Norbert Werner Kaiser
(Hochschule Ansbach für Angewandte Wissenschaften, Institut für Internationale Strategie Projekte, 91522 Ansbach, Deutschland)
Inhaltsangabe:Im globalen Wettbewerb ist die Attraktivität von Regionen sowohl für die Gewinnung internationaler Partnerschaften als auch für internes, stabiles Wachstum eine entscheidende Größe. Regionale Differenzierung ist ein Schlüsselfaktor im strategischen Management metropolitaner Regionen. Politik, Verwaltung, Universitäten und die Wirtschaft sind imstande, regionale Entwicklung und regionalen Wandel fundamental anzutreiben und zu steuern, in dem sie Kreative Milieus bzw. Kreative Zellen wie z.B. Cluster in der metropolitanen Wirtschaft generieren und stimulieren. Unter Berücksichtigung einer Wirtschaftsstruktur von großen wie auch kleinen und mittleren Unternehmen(KMU)-so wie dies typisch für Deutschland ist-wird im Kontext eines Strategischen Regionalmanagements die Frage einer top-down-Steuerung beleuchtet, ausgewählte strategische Projekte werden beschrieben und die Wirkung von Aktivitäten der Hochschule Ansbach für Angewandte Wissenschaften wird fokusiert. Den Abschluss bilden empirische Erfolgsfaktoren für die nachhaltige Entwicklung der hier dargestellten Region.

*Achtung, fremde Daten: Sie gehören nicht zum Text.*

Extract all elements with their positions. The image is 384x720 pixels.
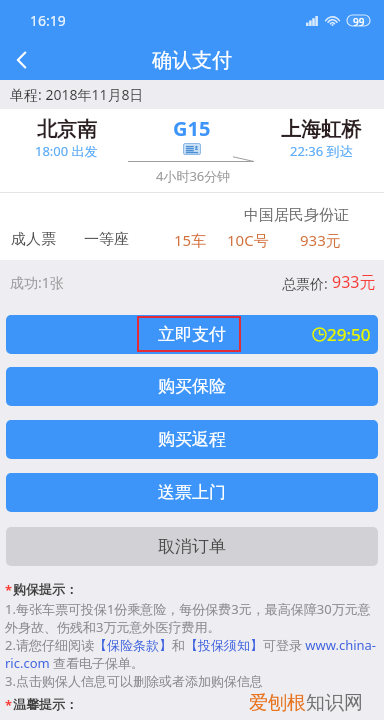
button[interactable]: 取消订单 bbox=[6, 527, 378, 566]
staticText: * bbox=[5, 696, 13, 714]
staticText: 10C号 bbox=[227, 230, 269, 250]
staticText: G15 bbox=[173, 115, 211, 142]
staticText: 15车 bbox=[174, 230, 207, 250]
staticText: 99 bbox=[353, 15, 365, 26]
staticText: 购买返程 bbox=[158, 429, 226, 450]
button[interactable]: 购买返程 bbox=[6, 420, 378, 459]
staticText: 1.每张车票可投保1份乘意险，每份保费3元，最高保障30万元意 外身故、伤残和3… bbox=[5, 600, 377, 690]
staticText: 中国居民身份证 bbox=[244, 206, 349, 225]
staticText: 确认支付 bbox=[152, 48, 232, 73]
staticText: 上海虹桥 bbox=[281, 117, 361, 142]
staticText: 送票上门 bbox=[158, 482, 226, 503]
staticText: 温馨提示： bbox=[13, 696, 78, 712]
staticText: * bbox=[5, 581, 13, 599]
staticText: 4小时36分钟 bbox=[156, 167, 231, 185]
staticText: 爱刨根知识网 bbox=[249, 691, 363, 715]
staticText: 北京南 bbox=[37, 117, 97, 142]
staticText: 总票价: bbox=[282, 274, 332, 293]
staticText: 16:19 bbox=[30, 11, 66, 30]
staticText: 立即支付 bbox=[158, 324, 226, 345]
button[interactable]: 送票上门 bbox=[6, 473, 378, 512]
staticText: 22:36 到达 bbox=[290, 142, 353, 160]
staticText: 单程: 2018年11月8日 bbox=[10, 85, 144, 104]
staticText: 一等座 bbox=[84, 230, 129, 249]
staticText: 购买保险 bbox=[158, 376, 226, 397]
staticText: 成功:1张 bbox=[10, 273, 64, 292]
button[interactable]: 购买保险 bbox=[6, 367, 378, 406]
staticText: 29:50 bbox=[327, 323, 371, 346]
staticText: 933元 bbox=[300, 230, 341, 250]
staticText: 18:00 出发 bbox=[35, 142, 98, 160]
button[interactable]: Back bbox=[0, 40, 42, 80]
staticText: 933元 bbox=[332, 271, 376, 293]
button[interactable]: 立即支付 bbox=[6, 315, 378, 354]
staticText: 成人票 bbox=[11, 230, 56, 249]
staticText: 取消订单 bbox=[158, 536, 226, 557]
staticText: 购保提示： bbox=[13, 581, 78, 597]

Schlüsselwörter:regionale Innovation; Kooperation zwischen Hochschulen und Regionen; Technologiepolitik
Abstract: In the context of global competition, the attractiveness of regions is decisive for both winning international partners and maintaining internal stable growth. Regional distinctiveness is key in the strategic management of metropolitan regions. Politics, administration, universities and industries are able to fundamentally pilot and drive regional development and change by stimulating and generating creative milieus and innovation links such as local or state clusters in metropolitan economies, taking into account an economic structure of large concerns and small and medium-sized companies being typical for Germany. In the past 25 years, the creative milieus within the Nuremberg(Metropolitan) Region, (Bavaria) have shaped four systemized structures such as IGH, AnwenderClubs, regionale Technologie-Cluster bzw. Kompetenz-Initiativen sowie Mikro Campi. In the context of strategic region management, relevant strategic policies of the Nuremberg(Metropolitan) Region have made differences for the activities of Ansbach University of Applied Sciences by virtue of a top-down governance.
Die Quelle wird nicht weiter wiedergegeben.